__Dataset__.
++++++++++

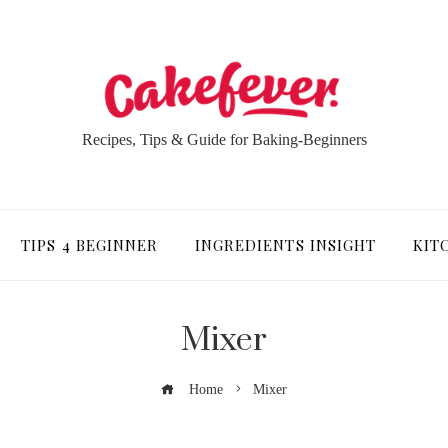
Recipes, Tips & Guide for Baking-Beginners
TIPS 4 BEGINNER
INGREDIENTS INSIGHT
KIT
Mixer
Home
Mixer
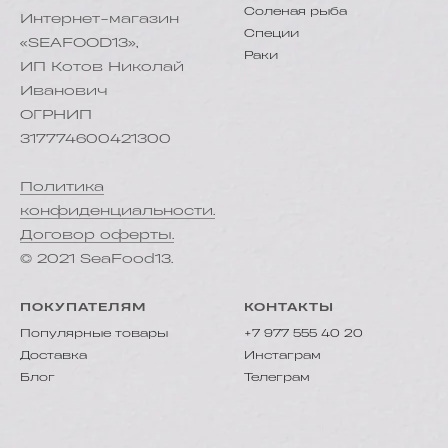
Соленая рыба
Интернет-магазин
Специи
«SEAFOOD13»,
Раки
ИП Котов Николай
Иванович
ОГРНИП
317774600421300
Политика
конфиденциальности.
Договор оферты.
© 2021 SeaFood13.
ПОКУПАТЕЛЯМ
КОНТАКТЫ
Популярные товары
+7 977 555 40 20
Доставка
Инстаграм
Блог
Телеграм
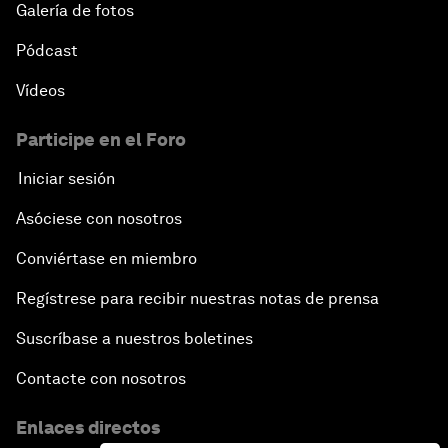
Galería de fotos
Pódcast
Vídeos
Participe en el Foro
Iniciar sesión
Asóciese con nosotros
Conviértase en miembro
Regístrese para recibir nuestras notas de prensa
Suscríbase a nuestros boletines
Contacte con nosotros
Enlaces directos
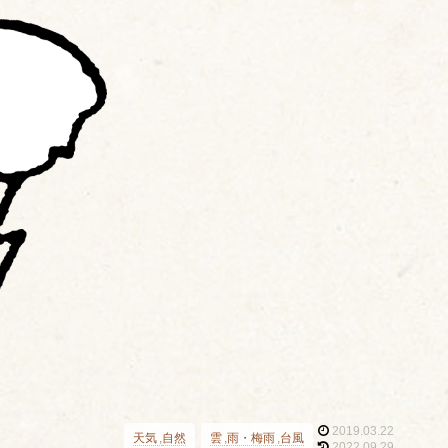
2019.03.22
天気
自然
雲
雨・梅雨
台風
2022.09.29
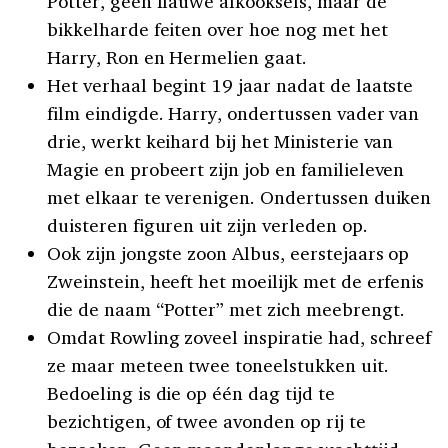
Potter, geen flauwe afkooksels, maar de
bikkelharde feiten over hoe nog met het
Harry, Ron en Hermelien gaat.
Het verhaal begint 19 jaar nadat de laatste
film eindigde. Harry, ondertussen vader van
drie, werkt keihard bij het Ministerie van
Magie en probeert zijn job en familieleven
met elkaar te verenigen. Ondertussen duiken
duisteren figuren uit zijn verleden op.
Ook zijn jongste zoon Albus, eerstejaars op
Zweinstein, heeft het moeilijk met de erfenis
die de naam “Potter” met zich meebrengt.
Omdat Rowling zoveel inspiratie had, schreef
ze maar meteen twee toneelstukken uit.
Bedoeling is die op één dag tijd te
bezichtigen, of twee avonden op rij te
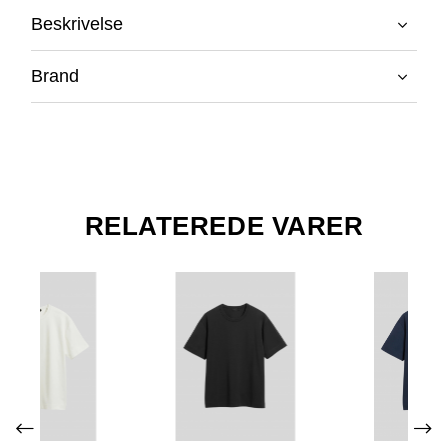
Beskrivelse
Brand
RELATEREDE VARER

++++++++++

__Goal of the exercise__. Reprint every record exactly and skip the pictures.

__Expected answer__.
Recipes, Tips & Guide for Baking-Beginners
TIPS 4 BEGINNER
INGREDIENTS INSIGHT
KIT
Mixer
Home
Mixer
Соленая рыба
Интернет-магазин
Специи
«SEAFOOD13»,
Раки
ИП Котов Николай
Иванович
ОГРНИП
317774600421300
Политика
конфиденциальности.
Договор оферты.
© 2021 SeaFood13.
ПОКУПАТЕЛЯМ
КОНТАКТЫ
Популярные товары
+7 977 555 40 20
Доставка
Инстаграм
Блог
Телеграм
Galería de fotos
Pódcast
Vídeos
Participe en el Foro
Iniciar sesión
Asóciese con nosotros
Conviértase en miembro
Regístrese para recibir nuestras notas de prensa
Suscríbase a nuestros boletines
Contacte con nosotros
Enlaces directos
2019.03.22
天気
自然
雲
雨・梅雨
台風
2022.09.29
Potter, geen flauwe afkooksels, maar de
bikkelharde feiten over hoe nog met het
Harry, Ron en Hermelien gaat.
Het verhaal begint 19 jaar nadat de laatste
film eindigde. Harry, ondertussen vader van
drie, werkt keihard bij het Ministerie van
Magie en probeert zijn job en familieleven
met elkaar te verenigen. Ondertussen duiken
duisteren figuren uit zijn verleden op.
Ook zijn jongste zoon Albus, eerstejaars op
Zweinstein, heeft het moeilijk met de erfenis
die de naam “Potter” met zich meebrengt.
Omdat Rowling zoveel inspiratie had, schreef
ze maar meteen twee toneelstukken uit.
Bedoeling is die op één dag tijd te
bezichtigen, of twee avonden op rij te
Beskrivelse
Brand
RELATEREDE VARER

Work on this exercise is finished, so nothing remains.